According to O’Brien, this is significant because, as opposed to wading through millions of papers by hand, the AI agent will be able to digest them fast. “When asked questions about the data, agents will be able to respond in natural language quickly,” he stated.
Difficulties with Artificial Intelligence
Despite the fact that AI agents are advancing Web3, certain obstacles still need to be overcome. O’Brien brought out the fact that a small number of very strong businesses currently collect, store, and distribute the majority of the data found on the internet. Regrettably, this centralizes control, separates information, and exposes data to single points of failure.
O’Brien thinks AI might work in a similar way. He claimed that “we’re following the same path with AI,” meaning that programmers are limiting access to data and code, making it harder to see how AI models operate and what data they use and how they’re taught.
Though this may be the case, O’Brien pointed out that platforms like as Theoriq are adopting an alternative strategy by guaranteeing AI that is decentralized, transparent, and open.

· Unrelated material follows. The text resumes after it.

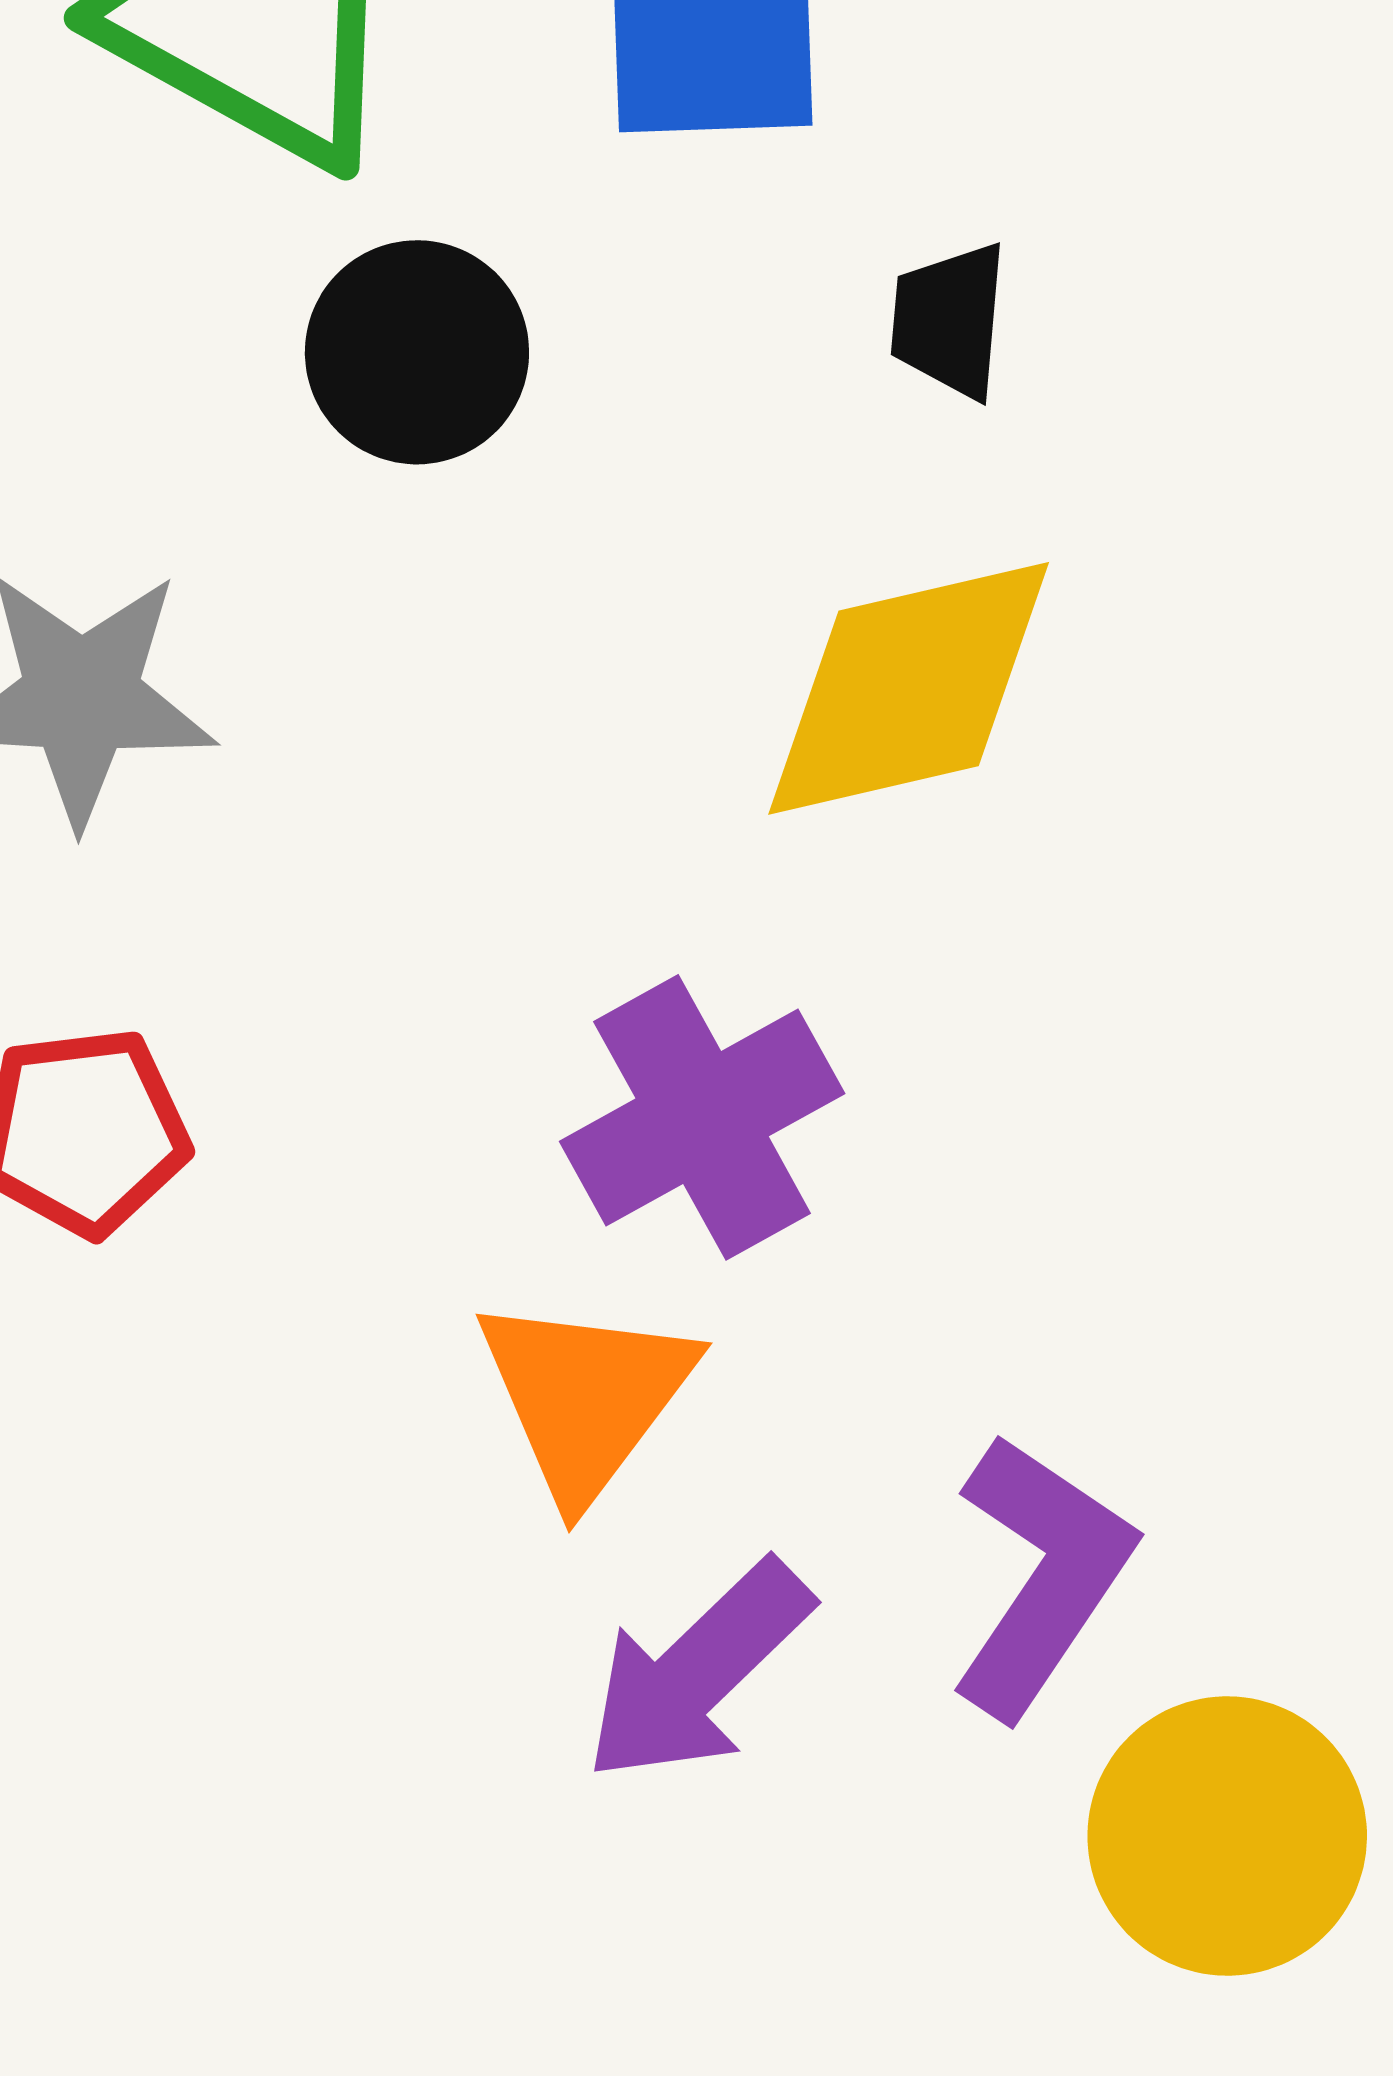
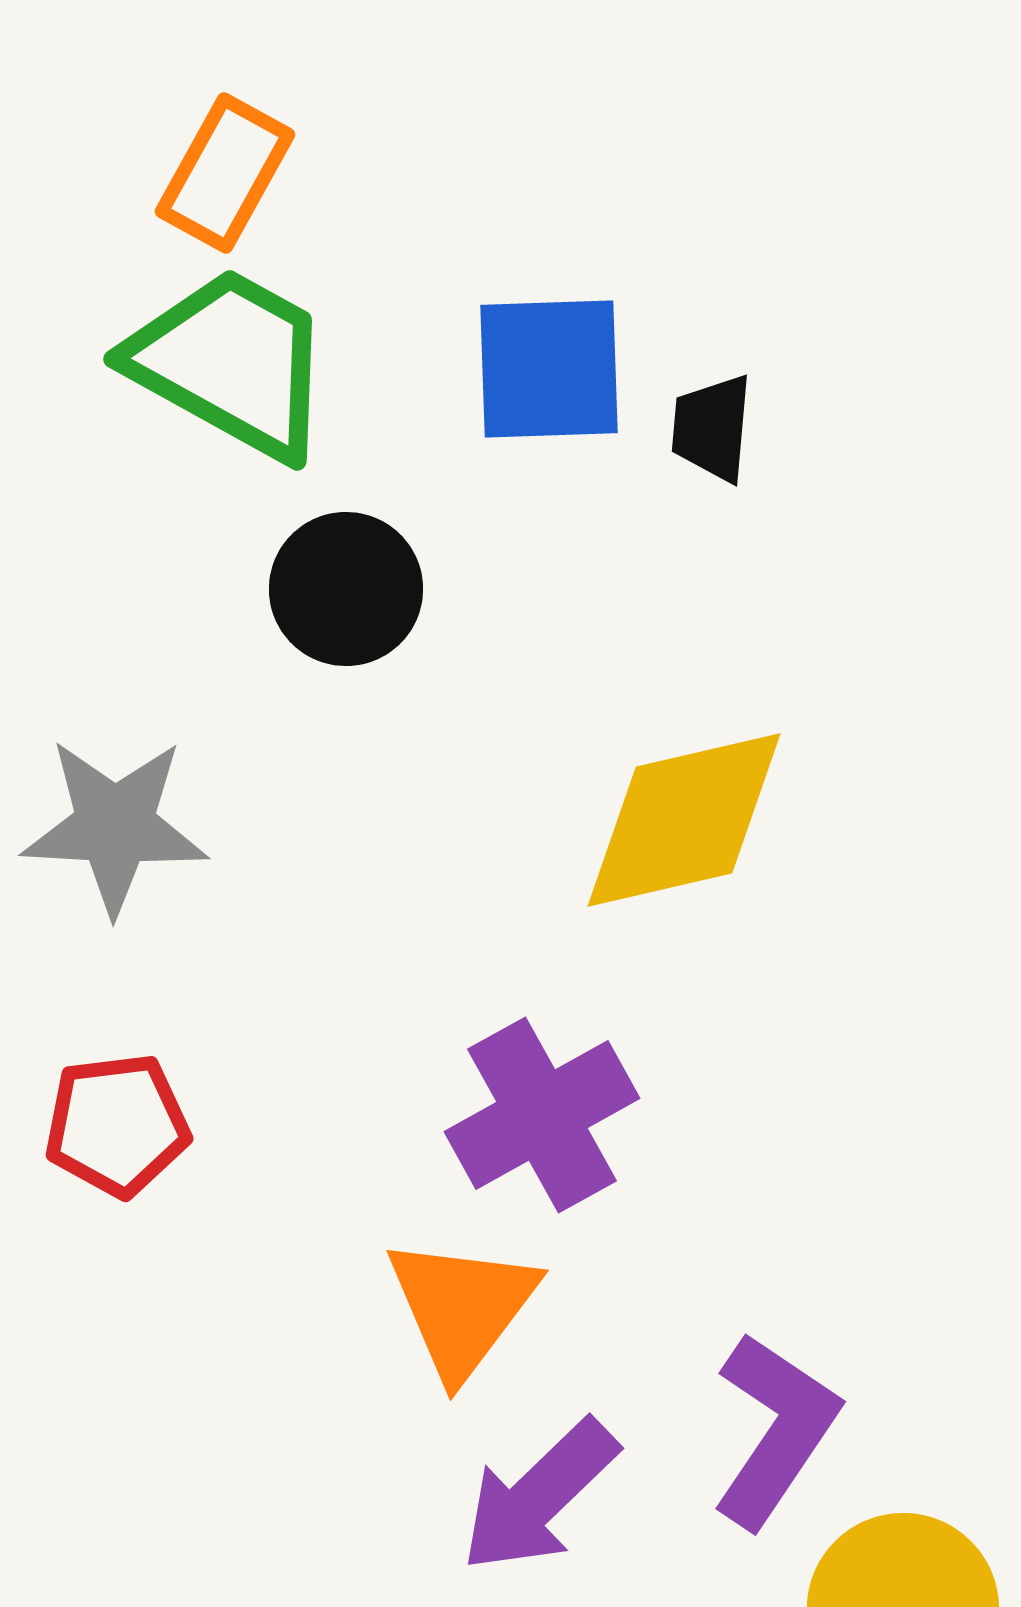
black trapezoid: (949, 320) -> (712, 428), moved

Malhotra went on to say that paying data providers properly and encouraging content creation for ethical AI development are two of the biggest obstacles to the integration of AI agents into Web3 platforms.

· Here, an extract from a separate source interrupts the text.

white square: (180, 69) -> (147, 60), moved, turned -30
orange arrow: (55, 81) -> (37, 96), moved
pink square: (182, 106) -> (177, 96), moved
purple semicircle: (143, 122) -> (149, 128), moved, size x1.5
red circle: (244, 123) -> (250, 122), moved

“AI requires large datasets to train and function effectively, and the nature of decentralization and user data ownership conflicts with this,” the speaker added.
Malhotra noted that tokenizing AI training models as non-fungible tokens (NFTs) is one potential blockchain-based approach to solving this problem.
When their models are utilized to train AI agents, “this would allow developers to earn royalties,” the developer stated. “Other privacy-preserving methods include federated learning, which allows models to be trained on dispersed data without requiring centralization. AI can decrypt and process encrypted data without having to see the underlying data thanks to homomorphic encryption and zero-knowledge proofs.
Malhotra also noted the “black-box problem” as a major obstacle. “There are questions about authenticity, correctness, bias, and fairness because it is difficult to see how AI systems arrive at their conclusions or predictions,” she said.
Web-3 Businesses Will Keep Using AI Agents
Notwithstanding the difficulties, O’Brien thinks AI agents will be used in Web3 systems going forward. “There are countless possibilities,” he declared. “AI agents can assist in concentrating the power of AI technologies, thereby amplifying their impact for specific purposes, as opposed to processing an overwhelming amount of data in real time.”
Apparently, this is the case. Malhotra, for instance, mentioned that there are several chances to use AI to improve the XRP Ledger’s functionality.
The automation of data-driven decision-making through real-time analysis of transaction trends, network activity, and resource utilization are some specific areas where AI could improve functionality on the XRPL in the future, the speaker stated. “Algorithmic trading strategies can be developed using AI to improve investment decisions, minimize human bias, and maximize profitability.”